The rope jerks for the third time, and I loosen my grip and let myself slide. It doesn’t just hurt, it burns. Enough to make me scream, ripping my hands, shredding my leggings. When I hit the ground, I hit it hard, pain shooting up my shins, air knocked from my lungs. I stare into the bowl of an empty purple sky, bruises spreading, hands bleeding onto the scattered stones. Amazed that I am alive. That I’m not in pieces. Amazed that I am not caught. Yet.

My breath comes back in a wheezing gasp. I get to my feet and stagger to a rivulet spilling down its own pale, encrusted path from the cliff face. Salt water. I examine my palms. Bloody and blistered, each missing a wide strip of skin. I heard and therefore I Know every word of the recitations on wound healing—eighth week, second session of my physician training—and I won’t be able to do any of it. Not in the medical rooms. Not without being seen. I grit my teeth and thrust both hands into the waterfall.

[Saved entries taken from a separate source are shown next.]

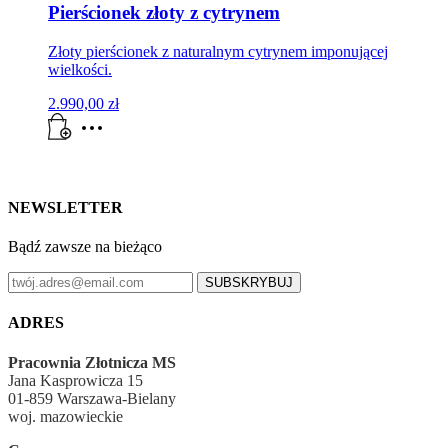
Pierścionek złoty z cytrynem
Złoty pierścionek z naturalnym cytrynem imponującej
wielkości.
2.990,00
zł
NEWSLETTER
Bądź zawsze na bieżąco
SUBSKRYBUJ
ADRES
Pracownia Złotnicza MS
Jana Kasprowicza 15
01-859 Warszawa-Bielany
woj. mazowieckie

I yell with my mouth closed. A shriek inside my head. And the sound brings a memory pulling at my mind. A tugging weight. I Know what memory this is, and I don’t want it. I close my eyes, breathe. Fight. But the memory yanks, dragging me downward. I sink into my mind, and then I fall …

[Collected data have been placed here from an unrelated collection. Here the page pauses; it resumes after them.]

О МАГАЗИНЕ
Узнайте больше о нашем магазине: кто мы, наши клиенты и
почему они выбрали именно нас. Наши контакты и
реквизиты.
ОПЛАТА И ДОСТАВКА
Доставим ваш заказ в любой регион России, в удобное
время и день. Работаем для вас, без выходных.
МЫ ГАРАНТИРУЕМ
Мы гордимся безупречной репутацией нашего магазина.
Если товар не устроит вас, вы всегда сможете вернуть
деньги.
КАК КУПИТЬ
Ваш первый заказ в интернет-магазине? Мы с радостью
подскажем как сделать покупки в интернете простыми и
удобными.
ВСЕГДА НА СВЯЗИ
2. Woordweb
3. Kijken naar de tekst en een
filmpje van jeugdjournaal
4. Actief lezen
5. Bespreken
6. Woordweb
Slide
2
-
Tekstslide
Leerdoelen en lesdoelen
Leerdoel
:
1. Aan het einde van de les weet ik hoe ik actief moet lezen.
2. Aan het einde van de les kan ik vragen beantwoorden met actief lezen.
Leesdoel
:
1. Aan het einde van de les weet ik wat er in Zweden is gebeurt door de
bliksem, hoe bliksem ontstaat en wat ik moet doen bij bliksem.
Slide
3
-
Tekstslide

… into the dark of a corner behind an open door. Someone is screaming. A deep voice. Full of pain. Adam. I don’t understand. My father is crying in the corridor, but Mother says the Knowing never show what they feel.

I creep out from the corner. This is Adam’s room. But it doesn’t feel like Adam’s room, and when I tiptoe across the rug, push onto my toes to peek over the edge of the bed, what I see is not my brother. This Adam is sweating, frothing. Broken. His fingers twist in the wrong direction. Then he opens his mouth, his back arches off the bed, and he screams and screams …

… and I shove the memory away, cache it back to a high shelf in the darkest corner of my mind. I’m beside the salty waterfall, on my knees with burning hands.